January 8, 2013

Learn to Use Figurative Language

Work with Images

The Discovery of Poetry by Frances Mayes can be a valuable text for poets.  I’ve gathered some insights from this excellent resource and present them here:

The painter Degas said he had many ideas for poems but couldn’t manage to say what he wanted. His friend, Mallarme, replied, “My dear Degas, one does not make poetry with ideas but with words.”  

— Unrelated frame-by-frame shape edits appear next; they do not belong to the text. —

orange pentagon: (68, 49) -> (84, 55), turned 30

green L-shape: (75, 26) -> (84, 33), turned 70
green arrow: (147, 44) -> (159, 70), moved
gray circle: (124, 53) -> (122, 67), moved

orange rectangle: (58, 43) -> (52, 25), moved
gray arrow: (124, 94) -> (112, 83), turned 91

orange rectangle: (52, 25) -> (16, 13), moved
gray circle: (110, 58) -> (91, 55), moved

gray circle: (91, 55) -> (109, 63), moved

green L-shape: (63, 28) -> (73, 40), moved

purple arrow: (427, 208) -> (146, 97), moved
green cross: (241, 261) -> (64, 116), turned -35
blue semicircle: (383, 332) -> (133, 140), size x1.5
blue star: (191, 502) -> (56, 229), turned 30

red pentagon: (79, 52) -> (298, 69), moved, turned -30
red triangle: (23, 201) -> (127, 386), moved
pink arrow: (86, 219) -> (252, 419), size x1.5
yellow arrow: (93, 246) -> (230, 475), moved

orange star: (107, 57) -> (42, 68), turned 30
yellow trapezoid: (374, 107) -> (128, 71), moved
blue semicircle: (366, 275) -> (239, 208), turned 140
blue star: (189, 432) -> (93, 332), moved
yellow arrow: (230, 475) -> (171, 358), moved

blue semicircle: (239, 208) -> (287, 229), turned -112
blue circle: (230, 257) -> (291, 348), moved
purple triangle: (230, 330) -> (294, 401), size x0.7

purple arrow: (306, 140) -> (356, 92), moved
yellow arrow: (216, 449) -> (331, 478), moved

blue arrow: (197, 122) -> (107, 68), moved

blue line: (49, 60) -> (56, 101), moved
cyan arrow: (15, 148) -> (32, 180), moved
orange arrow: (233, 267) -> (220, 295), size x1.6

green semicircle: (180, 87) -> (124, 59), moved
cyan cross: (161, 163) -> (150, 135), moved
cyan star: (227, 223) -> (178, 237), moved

There are two kinds of writing: literal and figurative. A literal image remakes something in words; it works as a photograph. A figurative image (also called a trope) will:

  • expand the sensory perception beyond the literal meaning
  • give pleasure or surprise to the imagination
  • impart vigor by the inclusion of another active sensory detail
  • intensify the deeper intention in the poem by adding the new dimension of the figurative image

Simile - a comparison that uses the word as or like

Silken Tent
by Robert Frost

She is as in a field a silken tent
At midday when the sunny summer breeze
Has dried the dew and all its ropes relent,
So that in guys it gently sways at ease,
And its supporting central cedar pole,
That is its pinnacle to heavenward
And signifies the sureness of the soul,
Seems to owe naught to any single cord,
But strictly held by none, is loosely bound
By countless silken ties of love and thought
To everything on earth the compass round,
And only by one's going slightly taut
In the capriciousness of summer air
Is of the slightest bondage made aware.

Metaphor -  “this is that” -- it transfers the meaning of one thing to another thing

754/   My Life had stood -- a Loaded Gun --
Emily Dickinson

My Life had stood -- a Loaded Gun --
In Corners -- till a Day
The Owner passed -- identified --
And carried Me away --

And now We roam in Sovereign Woods --
And now We hunt the Doe --
And every time I speak for Him --
The Mountains straight reply --

And do I smile, such cordial light
Upon the Valley glow --
It is as a Vesuvian face
Had let its pleasure through --

And when at Night -- Our good Day done --
I guard My Master's Head --
'Tis better than the Eider-Duck's
Deep Pillow -- to have shared --

To foe of His -- I'm deadly foe --
None stir the second time --
On whom I lay a Yellow Eye --
Or an emphatic Thumb --

Though I than He -- may longer live
He longer must -- than I --
For I have but the power to kill,
Without -- the power to die --

Besides simile and metaphor, a poet can employ other tropes or techniques:  

Synesthesia : one sense expressed in the terms of another

A crinkled paper makes a brilliant sound (Wallace Stevens)
And the Sabbath rang slowly/ In the pebbles of the holy streams (Dylan Thomas)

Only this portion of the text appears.